Un produit qui a mis neuf mois à arriver

L'accélérateur d'inférence interactive Groq 3 LPX de Nvidia est entré en production complète le 24 août 2026, annoncé lors de la conférence Hot Chips. La puce est conçue spécifiquement pour les charges de travail d'IA agentique, la génération de jetons rapide et à fort volume dont dépendent les chatbots et les agents autonomes, et elle s'intègre dans la plateforme Vera Rubin de Nvidia aux côtés des CPU Vera et des GPU Rubin de l'entreprise.

Le nom n'est pas un hasard. En décembre 2025, Nvidia a payé environ 20 milliards de dollars pour obtenir une licence sur l'architecture de puces de Groq et a débauché le fondateur et directeur général Jonathan Ross ainsi que des ingénieurs clés, un accord structuré comme une licence assortie d'embauches plutôt que comme une acquisition formelle. Neuf mois plus tard, du matériel construit sur ce design sous licence est produit sous le nom même de Nvidia.

Les chiffres

Les propres benchmarks de Nvidia positionnent le Groq 3 LPX avant tout comme un pari sur la vitesse, visant les charges de travail où la latence de réponse, et non la taille brute du modèle, décide si un produit d'IA agentique semble utilisable.

MesureValeur Groq 3 LPX
Vitesse de sortie3 400 jetons par seconde (benchmark Gemma 4 31B)
Fenêtre de contexte100 000 jetons
Densité par baie256 puces LP30 par baie

Nebius est le premier fournisseur cloud d'IA à adopter la puce, avec des baies mises en service cette année aux côtés des CPU Vera et des GPU Rubin de Nvidia sur sa plateforme d'inférence Token Factory. SpaceX a lui aussi rejoint la plateforme Vera Rubin comme client précoce pour sa propre infrastructure d'IA.

La même puce, un propriétaire différent

Une semaine avant ce lancement, Groq elle-même a levé 350 millions de dollars à une valorisation de 3,5 milliards de dollars, soit la moitié de ce qu'elle valait à son pic de septembre 2025, dans un tour de table auquel Nvidia a participé en tant qu'investisseur. L'entreprise s'est repositionnée de fabricant de puces vers opérateur de cloud d'inférence d'IA, se disputant l'exécution des modèles d'autres entreprises plutôt que la vente de ses propres puces, un virage imposé par la perte du fondateur et de l'équipe qui avaient construit sa feuille de route matérielle.

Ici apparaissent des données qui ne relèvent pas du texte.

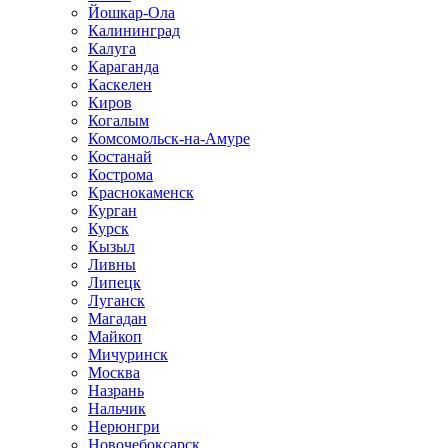
Йошкар-Ола
Калининград
Калуга
Караганда
Каскелен
Киров
Когалым
Комсомольск-на-Амуре
Костанай
Кострома
Краснокаменск
Курган
Курск
Кызыл
Ливны
Липецк
Луганск
Магадан
Майкоп
Мичуринск
Москва
Назрань
Нальчик
Нерюнгри
Новочебоксарск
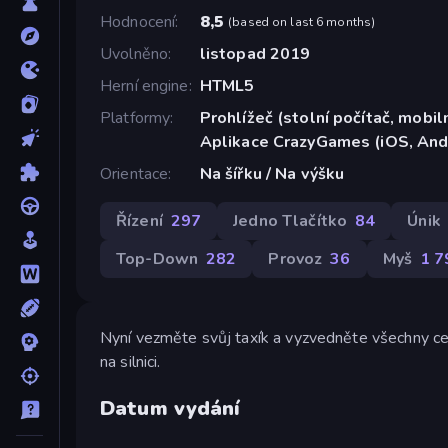
Hodnocení
8,5
(
based on last 6 months
)
Uvolněno
listopad 2019
Herní engine
HTML5
Platformy
Prohlížeč (stolní počítač, mobiln
Aplikace CrazyGames (iOS, And
Orientace
Na šířku / Na výšku
Řízení
297
Jedno Tlačítko
84
Únik
Top-Down
282
Provoz
36
Myš
1 7
Nyní vezměte svůj taxík a vyzvedněte všechny cest
na silnici.
Datum vydání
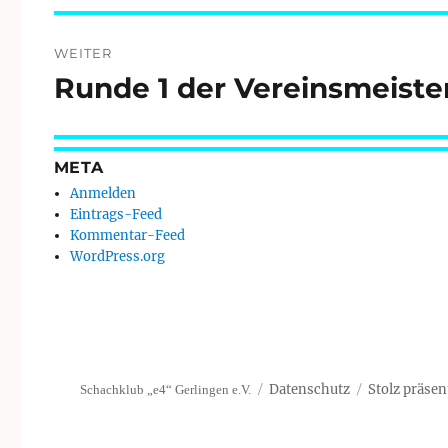
WEITER
Runde 1 der Vereinsmeiste
Nächster
Beitrag:
META
Anmelden
Eintrags-Feed
Kommentar-Feed
WordPress.org
Datenschutz
Stolz präsen
Schachklub „e4“ Gerlingen e.V.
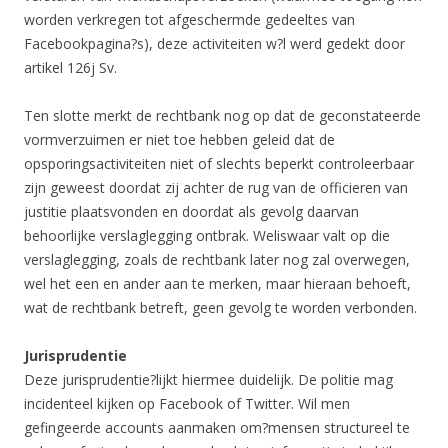
worden verkregen tot afgeschermde gedeeltes van
Facebookpagina?s), deze activiteiten w?l werd gedekt door
artikel 126j Sv.
Ten slotte merkt de rechtbank nog op dat de geconstateerde
vormverzuimen er niet toe hebben geleid dat de
opsporingsactiviteiten niet of slechts beperkt controleerbaar
zijn geweest doordat zij achter de rug van de officieren van
justitie plaatsvonden en doordat als gevolg daarvan
behoorlijke verslaglegging ontbrak. Weliswaar valt op die
verslaglegging, zoals de rechtbank later nog zal overwegen,
wel het een en ander aan te merken, maar hieraan behoeft,
wat de rechtbank betreft, geen gevolg te worden verbonden.
Jurisprudentie
Deze jurisprudentie?lijkt hiermee duidelijk. De politie mag
incidenteel kijken op Facebook of Twitter. Wil men
gefingeerde accounts aanmaken om?mensen structureel te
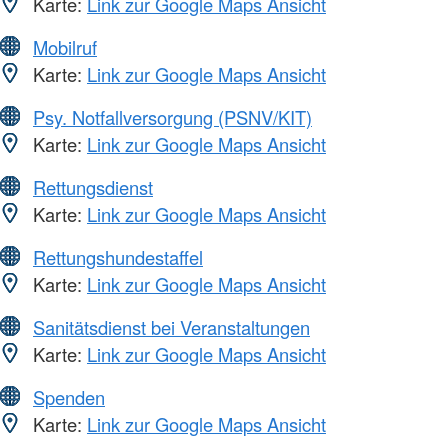
Karte:
Link zur Google Maps Ansicht
Mobilruf
Karte:
Link zur Google Maps Ansicht
Psy. Notfallversorgung (PSNV/KIT)
Karte:
Link zur Google Maps Ansicht
Rettungsdienst
Karte:
Link zur Google Maps Ansicht
Rettungshundestaffel
Karte:
Link zur Google Maps Ansicht
Sanitätsdienst bei Veranstaltungen
Karte:
Link zur Google Maps Ansicht
Spenden
Karte:
Link zur Google Maps Ansicht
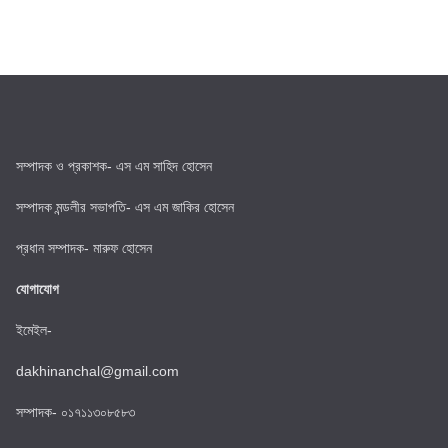
সম্পাদক ও প্রকাশক- এস এম সাহিদ হোসেন
সম্পাদক মন্ডলীর সভাপতি- এস এম জাকির হোসেন
প্রধান সম্পাদক- মারুফ হোসেন
যোগাযোগ
ইমেইল-
dakhinanchal@gmail.com
সম্পাদক- ০১৭১১৩০৮৫৮৩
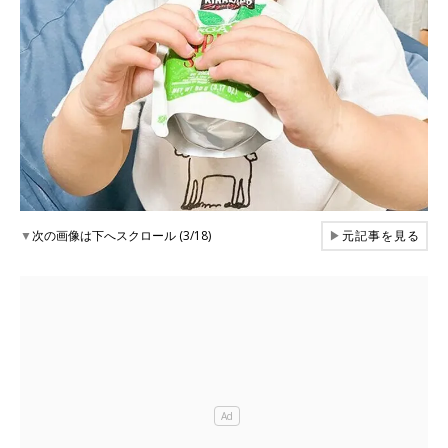
▼
次の画像は下へスクロール (3/18)
▶
元記事を見る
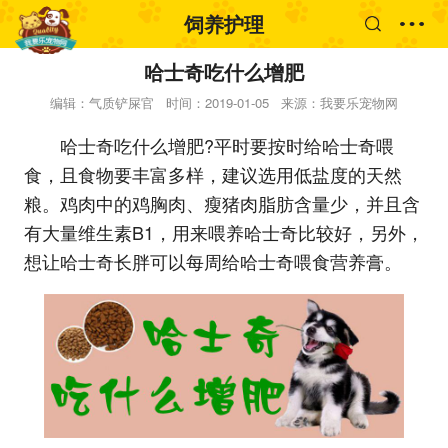
饲养护理
哈士奇吃什么增肥
编辑：气质铲屎官
时间：2019-01-05
来源：我要乐宠物网
哈士奇吃什么增肥?平时要按时给哈士奇喂
食，且食物要丰富多样，建议选用低盐度的天然
粮。鸡肉中的鸡胸肉、瘦猪肉脂肪含量少，并且含
有大量维生素B1，用来喂养哈士奇比较好，另外，
想让哈士奇长胖可以每周给哈士奇喂食营养膏。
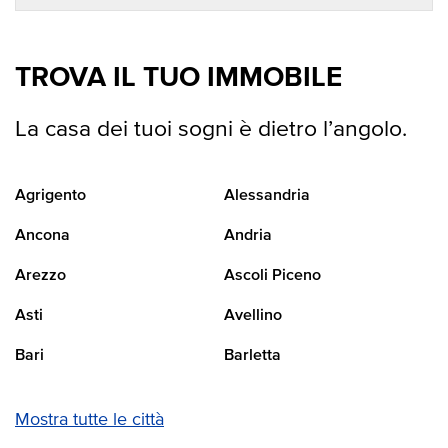
TROVA IL TUO IMMOBILE
La casa dei tuoi sogni è dietro l’angolo.
Agrigento
Alessandria
Ancona
Andria
Arezzo
Ascoli Piceno
Asti
Avellino
Bari
Barletta
Mostra tutte le città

Groq 3 LPX est l'autre moitié de cette même histoire. La technologie et les personnes que Nvidia a obtenues sous licence et embauchées en décembre sont désormais le produit que Nvidia vend sous sa propre marque, à des clients que Nvidia capte directement. Ce qui avait commencé comme deux entreprises distinctes avec deux feuilles de route distinctes est devenu une seule feuille de route, propriété précisément de l'acteur en place que le challenger était censé battre.

Ce que cela confirme pour un acheteur

Toute stratégie d'achat construite autour d'un second fournisseur d'inférence précisément pour réduire la dépendance à Nvidia doit traiter ce lancement comme une preuve, pas comme une théorie. Un accord de licence assortie d'embauches qui n'active aucun contrôle des fusions qu'une acquisition formelle déclencherait peut quand même finir avec la technologie centrale du challenger vendue comme produit de l'acteur en place neuf mois plus tard.

La leçon pratique est de pondérer les décisions de diversification des fournisseurs selon le degré réel de défense de l'indépendance d'un challenger, pas seulement selon sa position de marché actuelle. Une startup de puces avec une équipe dirigée par son fondateur et sans investisseur dominant déjà au capital représente un risque différent de celle où l'acteur dominant détient déjà une participation, une propriété intellectuelle sous licence ou un siège au conseil, quelle que soit la manière dont les deux se comparent sur le papier aujourd'hui.